§ **Problem details**
Quote the records exactly, starting at the first line and stopping after the line with "urbanizam –"; skip the pictures.

§ **The data**
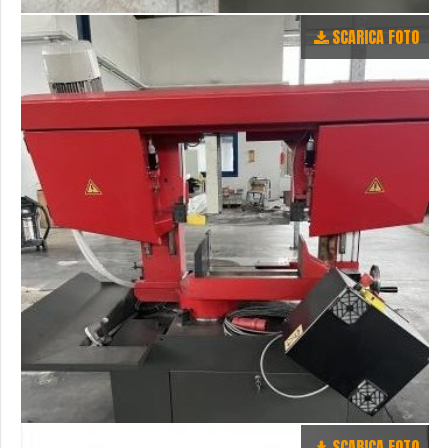
SCARICA FOTO
SCARICA FOTO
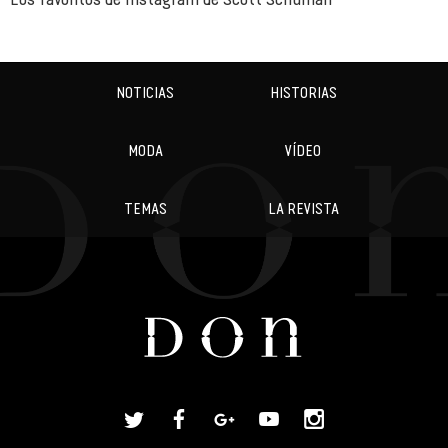
NOTICIAS
HISTORIAS
MODA
VÍDEO
TEMAS
LA REVISTA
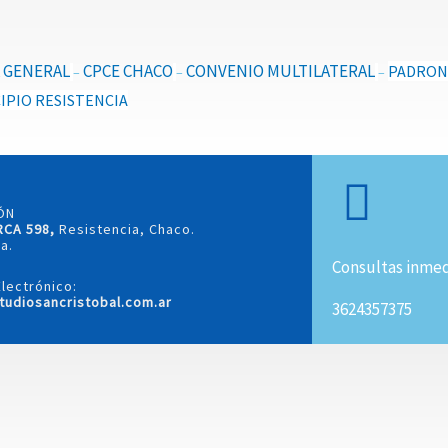
 GENERAL
CPCE CHACO
CONVENIO MULTILATERAL
PADRO
–
–
–
IPIO RESISTENCIA
ÓN
RCA 598,
Resistencia, Chaco.
a.
Consultas inmed
lectrónico:
tudiosancristobal.com.ar
3624357375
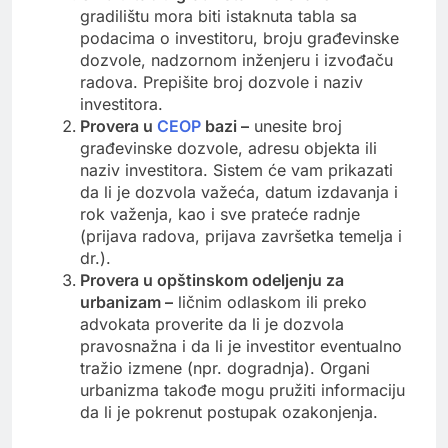
gradilištu mora biti istaknuta tabla sa
podacima o investitoru, broju građevinske
dozvole, nadzornom inženjeru i izvođaču
radova. Prepišite broj dozvole i naziv
investitora.
Provera u
CEOP
bazi –
unesite broj
građevinske dozvole, adresu objekta ili
naziv investitora. Sistem će vam prikazati
da li je dozvola važeća, datum izdavanja i
rok važenja, kao i sve prateće radnje
(prijava radova, prijava završetka temelja i
dr.).
Provera u opštinskom odeljenju za
urbanizam –
ličnim odlaskom ili preko
advokata proverite da li je dozvola
pravosnažna i da li je investitor eventualno
tražio izmene (npr. dogradnja). Organi
urbanizma takođe mogu pružiti informaciju
da li je pokrenut postupak ozakonjenja.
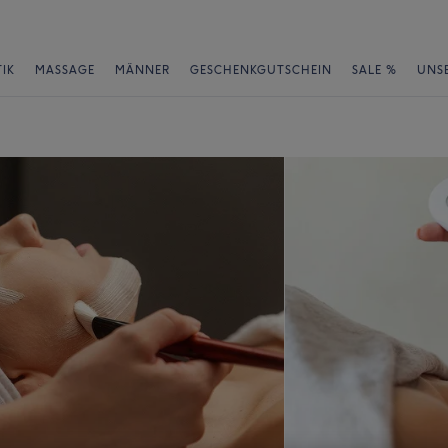
IK
MASSAGE
MÄNNER
GESCHENKGUTSCHEIN
SALE %
UNS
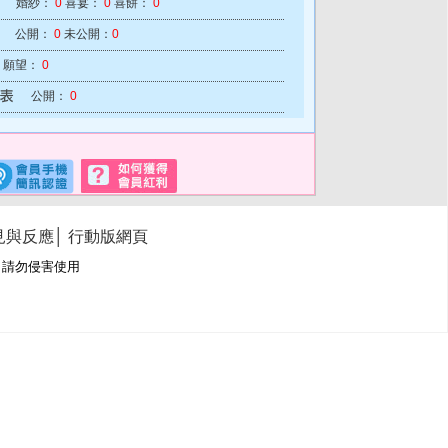
婚紗：
0
喜宴：
0
喜餅：
0
公開：
0
未公開：
0
願望：
0
公開：
0
見與反應
│
行動版網頁
冊商標，請勿侵害使用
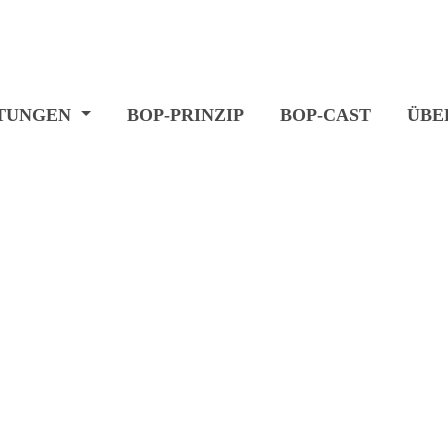
STUNGEN
BOP-PRINZIP
BOP-CAST
ÜBE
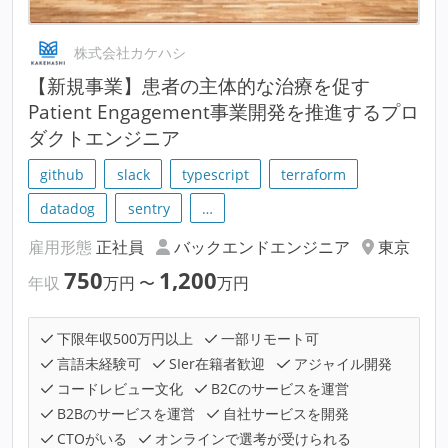
株式会社カケハシ
【新規事業】患者の主体的な治療を促す
Patient Engagement事業開発を推進するプロ
ダクトエンジニア
github
slack
typescript
terraform
datadog
sentry
…
雇用形態
正社員
バックエンドエンジニア
東京
750
1,200
年収
万円
〜
万円
下限年収500万円以上
一部リモート可
言語未経験可
SIer在籍者歓迎
アジャイル開発
コードレビュー文化
B2Cのサービスを運営
B2Bのサービスを運営
自社サービスを開発
CTOがいる
オンラインで選考が受けられる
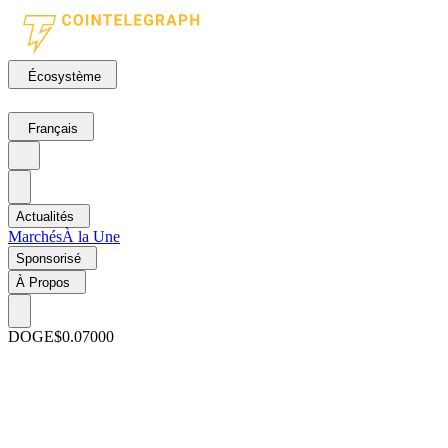
Écosystème
Français
Actualités
Marchés
À la Une
Sponsorisé
À Propos
DOGE
$0.07000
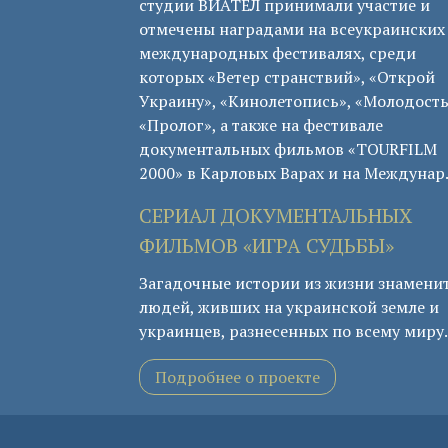
студии ВИАТЕЛ принимали участие и
отмечены наградами на всеукраинских
международных фестивалях, среди
которых «Ветер странствий», «Открой
Украину», «Кинолетопись», «Молодость
«Пролог», а также на фестивале
документальных фильмов «TOURFILM
2000» в Карловых Варах и на Междунар
СЕРИАЛ ДОКУМЕНТАЛЬНЫХ
ФИЛЬМОВ «ИГРА СУДЬБЫ»
Загадочные истории из жизни знамени
людей, живших на украинской земле и
украинцев, разнесенных по всему миру.
Подробнее о проекте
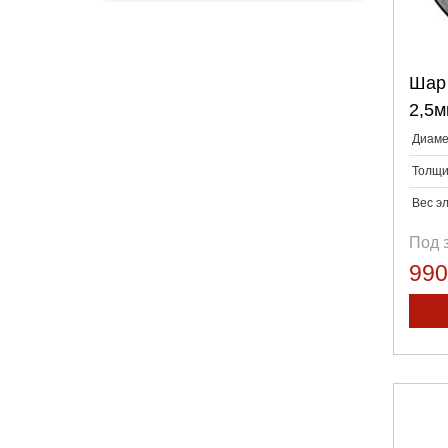
Шар 
2,5м
Диаме
Толщи
Вес э
Под 
99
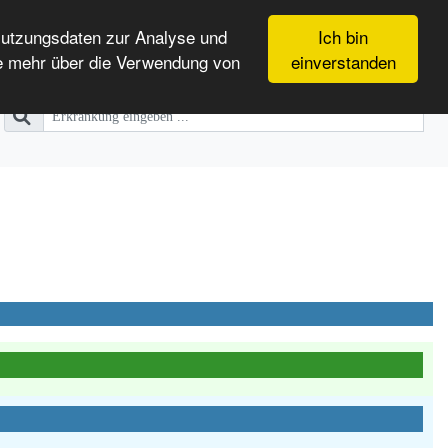
Nutzungsdaten zur Analyse und
Ich bin
e mehr über die Verwendung von
einverstanden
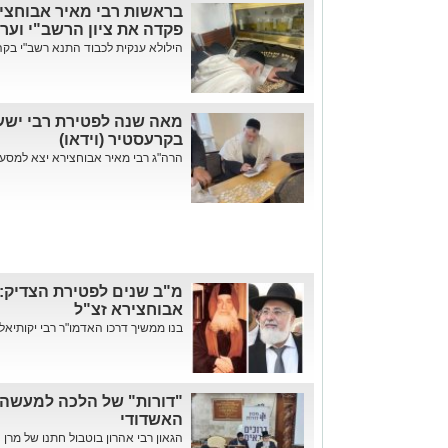
בראשות רבי מאיר אבוחציר
פקדה את ציון הרשב"י וערכ
הילולא ענקית לכבוד התנא רשב"י בקהי
מאה שנה לפטירת רבי ישעי
בקרעסטיר (וידאו)
הרה"ג רבי מאיר אבוחצירא יצא למסע 
מ"ב שנים לפטירת הצדיק: 
אבוחצירא זצ"ל
בנו ממשיך דרכו האדמו"ר רבי יקותיאל
"דורות" של הלכה למעשה: 
האשדודי
הגאון רבי אהרון בוטבול חתנו של מרן הג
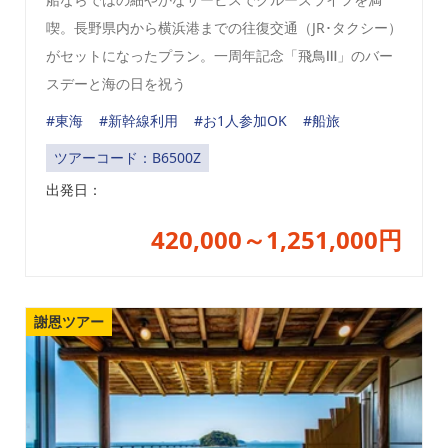
喫。長野県内から横浜港までの往復交通（JR･タクシー）
がセットになったプラン。一周年記念「飛鳥Ⅲ」のバー
スデーと海の日を祝う
#東海
#新幹線利用
#お1人参加OK
#船旅
ツアーコード：B6500Z
出発日：
420,000～1,251,000円
謝恩ツアー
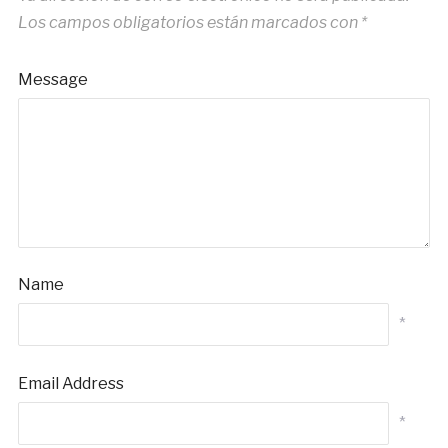
Los campos obligatorios están marcados con
*
Message
Name
*
Email Address
*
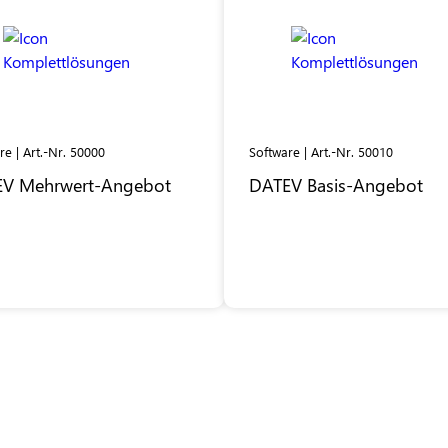
re | Art.-Nr. 50000
Software | Art.-Nr. 50010
EV
Mehrwert-Angebot
DATEV
Basis-Angebot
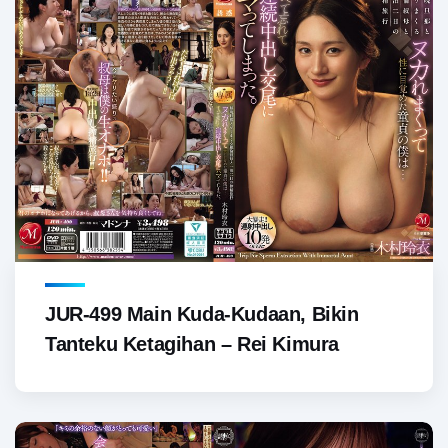
JUR-499 Main Kuda-Kudaan, Bikin
Tanteku Ketagihan – Rei Kimura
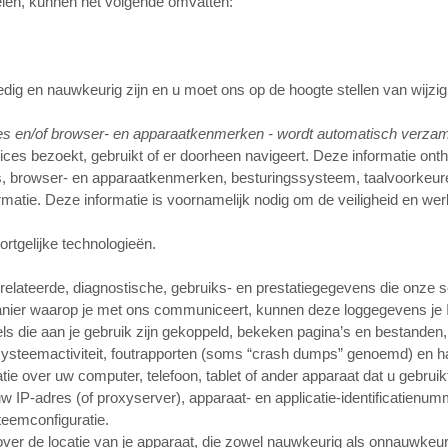
elen, kunnen het volgende omvatten:
ledig en nauwkeurig zijn en u moet ons op de hoogte stellen van wijzig
dres en/of browser- en apparaatkenmerken - wordt automatisch verza
 bezoekt, gebruikt of er doorheen navigeert. Deze informatie onthult 
es, browser- en apparaatkenmerken, besturingssysteem, taalvoorkeure
matie. Deze informatie is voornamelijk nodig om de veiligheid en we
rtgelijke technologieën.
relateerde, diagnostische, gebruiks- en prestatiegegevens die onze
anier waarop je met ons communiceert, kunnen deze loggegevens je IP
mpels die aan je gebruik zijn gekoppeld, bekeken pagina’s en bestanden
 systeemactiviteit, foutrapporten (soms “crash dumps” genoemd) en ha
over uw computer, telefoon, tablet of ander apparaat dat u gebruikt 
IP-adres (of proxyserver), apparaat- en applicatie-identificatienum
teemconfiguratie.
er de locatie van je apparaat, die zowel nauwkeurig als onnauwkeuri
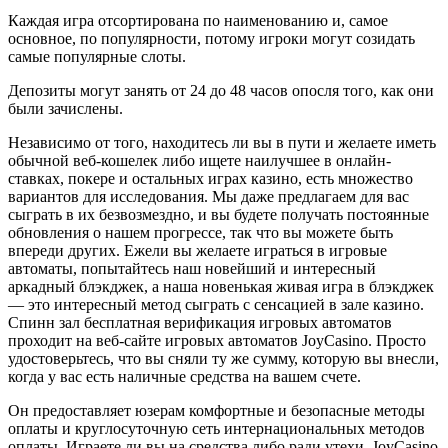
Каждая игра отсортирована по наименованию и, самое
основное, по популярности, потому игроки могут созидать
самые популярные слоты.
Депозиты могут занять от 24 до 48 часов опосля того, как они
были зачислены.
Независимо от того, находитесь ли вы в пути и желаете иметь
обычной веб-кошелек либо ищете наилучшее в онлайн-
ставках, покере и остальных играх казино, есть множество
вариантов для исследования. Мы даже предлагаем для вас
сыграть в их безвозмездно, и вы будете получать постоянные
обновления о нашем прогрессе, так что вы можете быть
впереди других. Ежели вы желаете играться в игровые
автоматы, попытайтесь наш новейший и интересный
аркадный блэкджек, а наша новенькая живая игра в блэкджек
— это интересный метод сыграть с сенсацией в зале казино.
Спинн зал бесплатная верификация игровых автоматов
проходит на веб-сайте игровых автоматов JoyCasino. Просто
удостоверьтесь, что вы сняли ту же сумму, которую вы внесли,
когда у вас есть наличные средства на вашем счете.
Он предоставляет юзерам комфортные и безопасные методы
оплаты и круглосуточную сеть интернациональных методов
оплаты. Играете ли вы на средства либо ради утехи, JoyCasino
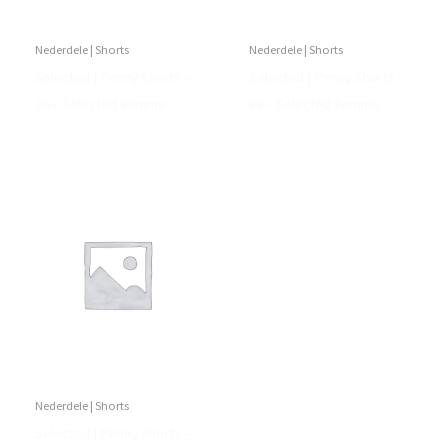
Nederdele | Shorts
Nederdele | Shorts
Selected | Penny Shorts –
Selected | Penny Shorts –
36 – Selected Femme
38 – Selected Femme
Nederdele | Shorts
Selected | Penny Shorts –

§ **Expected answer**
SCARICA FOTO
SCARICA FOTO
NOTICIAS
HISTORIAS
MODA
VÍDEO
TEMAS
LA REVISTA
 GENERAL
CPCE CHACO
CONVENIO MULTILATERAL
PADRO
–
–
–
IPIO RESISTENCIA
ÓN
RCA 598,
Resistencia, Chaco.
a.
Consultas inmed
lectrónico:
tudiosancristobal.com.ar
3624357375
gradilištu mora biti istaknuta tabla sa
podacima o investitoru, broju građevinske
dozvole, nadzornom inženjeru i izvođaču
radova. Prepišite broj dozvole i naziv
investitora.
Provera u
CEOP
bazi –
unesite broj
građevinske dozvole, adresu objekta ili
naziv investitora. Sistem će vam prikazati
da li je dozvola važeća, datum izdavanja i
rok važenja, kao i sve prateće radnje
(prijava radova, prijava završetka temelja i
dr.).
Provera u opštinskom odeljenju za
urbanizam –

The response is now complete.